Some 10.75 million foreigners visited Britain for tourism or other purposes between April and June, 8 percent more than during 2016 and the most for any calendar quarter since records began in 1980, the Office for National Statistics said.
Britons made 19.09 million overseas trips during the same period, 1 percent more than in 2016 and an all-time high for the time of year, though less than in the peak July-September period which covers schools’ summer holidays.
Sterling’s fall against the US dollar and the euro since June 2016’s vote to leave the EU has made Britain a cheaper place for foreign visitors.
There was a 20 percent increase in tourism — which accounts for just under half of visits — while business trips fell by 4 percent and those to see family and friends were little changed.
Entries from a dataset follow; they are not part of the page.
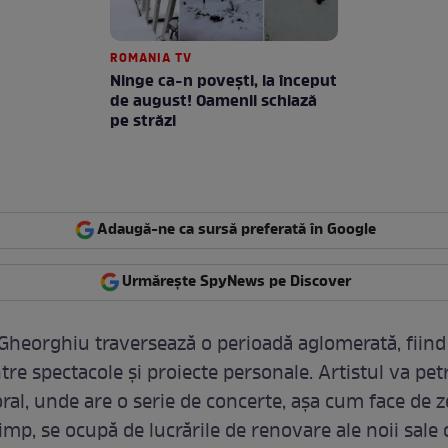
ROMANIA TV
Ninge ca-n povești, la început
de august! Oamenii schiază
pe străzi
Adaugă-ne ca sursă preferată în Google
Urmărește SpyNews pe Discover
heorghiu traversează o perioadă aglomerată, fiin
tre spectacole și proiecte personale. Artistul va pet
oral, unde are o serie de concerte, așa cum face de ze
timp, se ocupă de lucrările de renovare ale noii sale 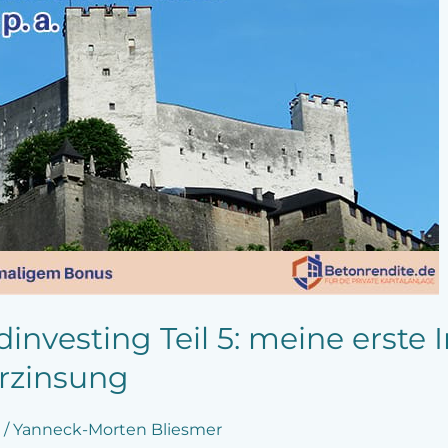
vesting Teil 5: meine erste In
erzinsung
/
Yanneck-Morten Bliesmer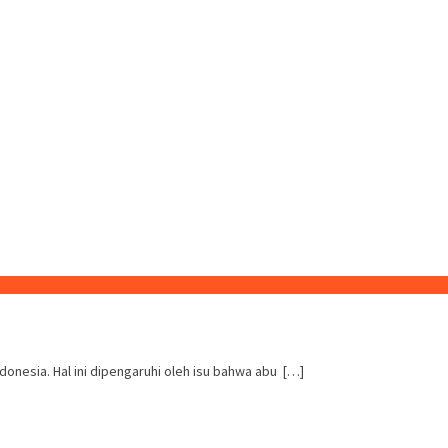
nesia. Hal ini dipengaruhi oleh isu bahwa abu […]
An ONS statistician said there was no evidence in the data that militant attacks in London and Manchester earlier in the year had deterred visitors.
Visits from North America were 29 percent higher than in 2016 at 1.47 million, though the number of visitors from Europe was up a much more modest 3 percent at 7.73 million.
Howard Archer, an economist for consultants EY ITEM Club, said North American visits had been “clearly buoyed” by the pound’s weakness against the dollar.
British tourism promotion agency VisitBritain said it had revised up its forecasts for visitor numbers this year, and that flight bookings pointed to a 9 percent rise in visitors for the July-September period.
“This continued growth demonstrates the industry’s increasing importance as a key driver of economic growth,” VisitBritain’s director, Patricia Yates, said.
Overall, visitors to Britain spent £6.23 billion ($8.03 billion) in the three months to June, 8 percent more than in 2016, while Britons’ spending abroad increased by 2 percent to £11.25 billion.
Britons made fewer trips to North America and western Europe, while visits to eastern Europe and other parts of the world rose.